3. Custom token price for up-to-date cost estimation
AG2 tries to keep the token prices up-to-date. However, you can pass in
a price field in config_list if the token price is not listed or
up-to-date. Please creating an issue or pull request to help us keep the
token prices up-to-date!
Note: in json files, the price should be a list of two floats.
Example Usage:
{
"model": "gpt-3.5-turbo-xxxx",
"api_key": "YOUR_API_KEY",
"price": [0.0005, 0.0015]
}
Caution when using Azure OpenAI!
If you are using azure OpenAI, the model returned from completion
doesn’t have the version information. The returned model is either
‘gpt-35-turbo’ or ‘gpt-4’. From there, we are calculating the cost based
on gpt-3.5-turbo-0125: (0.0005, 0.0015) per 1k prompt and completion
tokens and gpt-4-0613: (0.03, 0.06). This means the cost can be wrong if
you are using a different version from azure OpenAI.

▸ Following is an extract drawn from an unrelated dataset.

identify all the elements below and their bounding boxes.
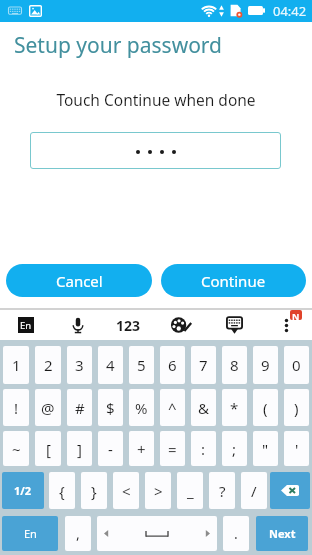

This will be improved in the future. However, the token count summary is
accurate. You can use the token count to calculate the cost yourself.
Requirements
AG2 requires Python>=3.9:
Set your API Endpoint
The
config_list_from_json
function loads a list of configurations from an environment variable or
a json file.
import autogen
from autogen import AssistantAgent, OpenAIWrapper, UserProxyAgent, gather_usage_summary
config_list = autogen.config_list_from_json(
"OAI_CONFIG_LIST",
filter_dict={
"tags": ["gpt-4o", "gpt-4o-mini"], # comment out to get all
},
)
It first looks for environment variable “OAI_CONFIG_LIST” which needs to
be a valid json string. If that variable is not found, it then looks for
a json file named “OAI_CONFIG_LIST”. It filters the configs by tags (you
can filter by other keys as well).
The config list looks like the following:
config_list = [
{
"model": "gpt-4o",
"api_key": "<your OpenAI API key>",
"tags": ["gpt-4o"],
}, # OpenAI API endpoint for gpt-4o
{
"model": "gpt-4o-mini",
"base_url": "<your Azure OpenAI API base>",
"api_type": "azure",
"api_version": "2024-07-18",
"api_key": "<your Azure OpenAI API key>",
"tags": ["gpt-4o-mini", "20240718"],
}
]
You can set the value of config_list in any way you prefer. Please refer
to this User
Guide
for full code examples of the different methods.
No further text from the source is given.